[LLVMdev] ASM output with JIT / codegen barriers
chandlerc at google.com
Mon Jan 4 01:17:02 PST 2010
On Mon, Jan 4, 2010 at 12:20 AM, Owen Anderson <resistor at mac.com> wrote:
> On Jan 3, 2010, at 10:10 PM, James Y Knight wrote:
>> In working on an LLVM backend for SBCL (a lisp compiler), there are
>> certain sequences of code that must be atomic with regards to async
>> signals. So, for example, on x86, a single SUB on a memory location
>> should be used, not a load/sub/store sequence. LLVM's IR doesn't
>> currently have any way to express this kind of constraint (...and
>> really, that's essentially impossible since different architectures
>> have different possibilities, so I'm not asking for this...).
> Why do you want to do this? As far as I'm aware, there's no guarantee that a memory-memory SUB will be observed atomically across all processors. Remember that most processors are going to be breaking X86 instructions up into micro-ops, which might get reordered/interleaved in any number of different ways.
I'm assuming 'memory-memory' there is a typo, and we're just talking
about, a 'sub' instruction with a memory destination. In that case,
I'll go further: the Intel IA-32 manual explicitly tells you that x86
processors are allowed to do the read and write halves of that single
instruction interleaved with other writes to that memory location from
other processors (See section 18.104.22.168 of ). =[ I can tell you from
bitter experience debugging code that assumed this, it does in fact
happen. I have watched reference counters miss both increments and
decrements from it on both Intel and AMD systems.

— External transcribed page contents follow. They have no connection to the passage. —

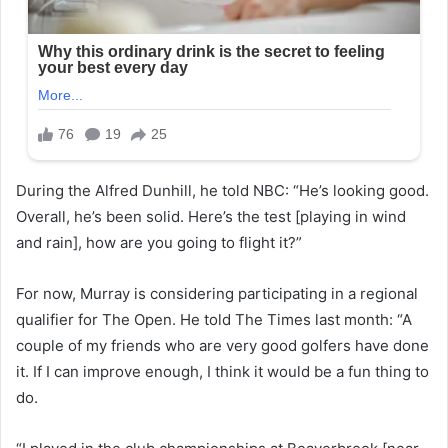
During the Alfred Dunhill, he told NBC: “He’s looking good.
Overall, he’s been solid. Here’s the test [playing in wind
and rain], how are you going to flight it?”
For now, Murray is considering participating in a regional
qualifier for The Open. He told The Times last month: “A
couple of my friends who are very good golfers have done
it. If I can improve enough, I think it would be a fun thing to
do.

>> All I really would like is to be able to specify the exact instruction
>> sequence to emit there. I'd hoped that inline asm would be the way to
>> do so, but LLVM doesn't appear to support asm output when using the
>> JIT compiler. Is there any hope for inline asm being supported with
>> the JIT anytime soon? Or is there an alternative suggested way of
>> doing this? I'm using llvm.atomic.load.sub.i64.p0i64 for the moment,
>> but that's both more expensive than I need as it has an unnecessary
>> LOCK prefix, and is also theoretically incorrect.

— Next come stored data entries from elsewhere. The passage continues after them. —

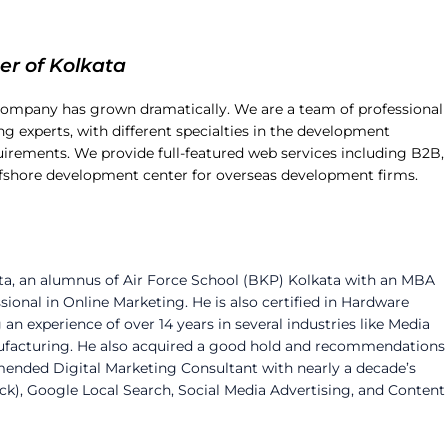
er of Kolkata
company has grown dramatically. We are a team of professional
g experts, with different specialties in the development
irements. We provide full-featured web services including B2B,
ffshore development center for overseas development firms.
ta, an alumnus of Air Force School (BKP) Kolkata with an MBA
sional in Online Marketing. He is also certified in Hardware
experience of over 14 years in several industries like Media
nufacturing. He also acquired a good hold and recommendations
mended Digital Marketing Consultant with nearly a decade’s
ick), Google Local Search, Social Media Advertising, and Content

As I've mentioned above, I assure you the LOCK prefix matters. The
strange thing is that you think this is inefficient. Modern processors
don't lock the bus given this prefix to a 'sub' instruction; they just
lock the cache and use the coherency model to resolve the issue. This
is much cheaper than, say, an 'xchg' instruction on an x86 processor.
What is the performance problem you are actually trying to solve here?

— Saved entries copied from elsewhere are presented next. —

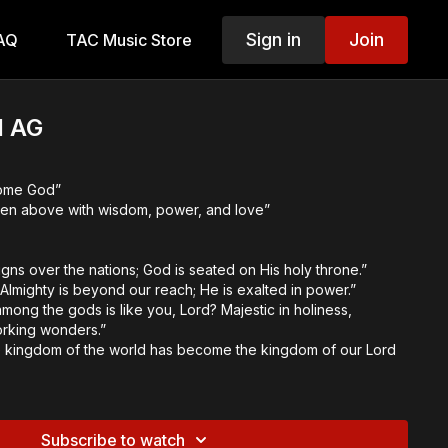
Sign in
Join
AQ
TAC Music Store
 AG
some God”
ven above with wisdom, power, and love”
gns over the nations; God is seated on His holy throne.”
Almighty is beyond our reach; He is exalted in power.”
mong the gods is like you, Lord? Majestic in holiness,
orking wonders.”
the kingdom of the world has become the kingdom of our Lord
inal Themes:
Subscribe to watch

> What they don't guarantee per the LangRef is sequential consistency. If you care about that, you need to use explicit fencing.
Side note: I regret greatly that I didn't know enough of the
sequential consistency concerns here to address them more fully when I
was working on this. =/ Even explicit fencing has subtle problems with
it as currently specified. Is this causing problems for people (other
than jyasskin who clued me in on the whole matter)?